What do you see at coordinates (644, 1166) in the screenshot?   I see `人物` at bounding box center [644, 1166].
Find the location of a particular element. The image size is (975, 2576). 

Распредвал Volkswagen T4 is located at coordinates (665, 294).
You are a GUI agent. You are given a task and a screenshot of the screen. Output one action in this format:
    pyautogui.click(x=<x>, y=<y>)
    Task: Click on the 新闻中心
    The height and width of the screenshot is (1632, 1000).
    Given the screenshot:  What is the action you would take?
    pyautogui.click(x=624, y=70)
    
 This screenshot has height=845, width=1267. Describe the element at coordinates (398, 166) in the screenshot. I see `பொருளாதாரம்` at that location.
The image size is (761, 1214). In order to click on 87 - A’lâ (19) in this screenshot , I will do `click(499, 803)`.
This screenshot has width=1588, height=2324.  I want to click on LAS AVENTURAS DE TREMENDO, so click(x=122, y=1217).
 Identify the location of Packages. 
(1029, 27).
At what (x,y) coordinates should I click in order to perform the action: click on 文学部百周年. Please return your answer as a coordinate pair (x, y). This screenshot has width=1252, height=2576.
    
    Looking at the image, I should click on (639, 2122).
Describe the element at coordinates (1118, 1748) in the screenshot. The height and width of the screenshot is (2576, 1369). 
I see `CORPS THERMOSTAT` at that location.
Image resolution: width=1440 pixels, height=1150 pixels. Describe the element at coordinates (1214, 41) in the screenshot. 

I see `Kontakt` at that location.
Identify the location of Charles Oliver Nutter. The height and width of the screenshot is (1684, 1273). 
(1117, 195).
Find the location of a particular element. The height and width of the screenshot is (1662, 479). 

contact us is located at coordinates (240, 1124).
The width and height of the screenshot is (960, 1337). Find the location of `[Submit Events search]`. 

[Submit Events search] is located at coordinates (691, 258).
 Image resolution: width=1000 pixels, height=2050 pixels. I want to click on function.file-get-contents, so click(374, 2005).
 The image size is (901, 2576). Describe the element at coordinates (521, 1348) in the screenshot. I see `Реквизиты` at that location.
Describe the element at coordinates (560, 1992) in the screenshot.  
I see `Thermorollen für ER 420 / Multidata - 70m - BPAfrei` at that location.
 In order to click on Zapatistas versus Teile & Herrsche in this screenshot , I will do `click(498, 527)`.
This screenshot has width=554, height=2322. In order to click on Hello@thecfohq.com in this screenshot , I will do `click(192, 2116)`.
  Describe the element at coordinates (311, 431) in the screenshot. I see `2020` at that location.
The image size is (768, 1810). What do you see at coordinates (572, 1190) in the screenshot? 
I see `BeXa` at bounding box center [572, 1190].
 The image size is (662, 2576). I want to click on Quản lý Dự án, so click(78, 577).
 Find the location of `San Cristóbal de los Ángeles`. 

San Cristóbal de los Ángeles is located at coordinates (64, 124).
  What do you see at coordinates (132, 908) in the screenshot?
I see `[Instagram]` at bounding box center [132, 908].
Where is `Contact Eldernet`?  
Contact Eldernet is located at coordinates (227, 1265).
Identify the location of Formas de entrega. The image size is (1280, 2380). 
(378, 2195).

◆ **What the task requires**: Repeat the listing in full, keeping every line exactly as it is.

◆ **Result for this exercise**:
What do you see at coordinates (644, 1166) in the screenshot?   I see `人物` at bounding box center [644, 1166].
Find the location of a particular element. The image size is (975, 2576). 

Распредвал Volkswagen T4 is located at coordinates (665, 294).
You are a GUI agent. You are given a task and a screenshot of the screen. Output one action in this format:
    pyautogui.click(x=<x>, y=<y>)
    Task: Click on the 新闻中心
    The height and width of the screenshot is (1632, 1000).
    Given the screenshot:  What is the action you would take?
    pyautogui.click(x=624, y=70)
    
 This screenshot has height=845, width=1267. Describe the element at coordinates (398, 166) in the screenshot. I see `பொருளாதாரம்` at that location.
The image size is (761, 1214). In order to click on 87 - A’lâ (19) in this screenshot , I will do `click(499, 803)`.
This screenshot has width=1588, height=2324.  I want to click on LAS AVENTURAS DE TREMENDO, so click(x=122, y=1217).
 Identify the location of Packages. 
(1029, 27).
At what (x,y) coordinates should I click in order to perform the action: click on 文学部百周年. Please return your answer as a coordinate pair (x, y). This screenshot has width=1252, height=2576.
    
    Looking at the image, I should click on (639, 2122).
Describe the element at coordinates (1118, 1748) in the screenshot. The height and width of the screenshot is (2576, 1369). 
I see `CORPS THERMOSTAT` at that location.
Image resolution: width=1440 pixels, height=1150 pixels. Describe the element at coordinates (1214, 41) in the screenshot. 

I see `Kontakt` at that location.
Identify the location of Charles Oliver Nutter. The height and width of the screenshot is (1684, 1273). 
(1117, 195).
Find the location of a particular element. The height and width of the screenshot is (1662, 479). 

contact us is located at coordinates (240, 1124).
The width and height of the screenshot is (960, 1337). Find the location of `[Submit Events search]`. 

[Submit Events search] is located at coordinates (691, 258).
 Image resolution: width=1000 pixels, height=2050 pixels. I want to click on function.file-get-contents, so click(374, 2005).
 The image size is (901, 2576). Describe the element at coordinates (521, 1348) in the screenshot. I see `Реквизиты` at that location.
Describe the element at coordinates (560, 1992) in the screenshot.  
I see `Thermorollen für ER 420 / Multidata - 70m - BPAfrei` at that location.
 In order to click on Zapatistas versus Teile & Herrsche in this screenshot , I will do `click(498, 527)`.
This screenshot has width=554, height=2322. In order to click on Hello@thecfohq.com in this screenshot , I will do `click(192, 2116)`.
  Describe the element at coordinates (311, 431) in the screenshot. I see `2020` at that location.
The image size is (768, 1810). What do you see at coordinates (572, 1190) in the screenshot? 
I see `BeXa` at bounding box center [572, 1190].
 The image size is (662, 2576). I want to click on Quản lý Dự án, so click(78, 577).
 Find the location of `San Cristóbal de los Ángeles`. 

San Cristóbal de los Ángeles is located at coordinates (64, 124).
  What do you see at coordinates (132, 908) in the screenshot?
I see `[Instagram]` at bounding box center [132, 908].
Where is `Contact Eldernet`?  
Contact Eldernet is located at coordinates (227, 1265).
Identify the location of Formas de entrega. The image size is (1280, 2380). 
(378, 2195).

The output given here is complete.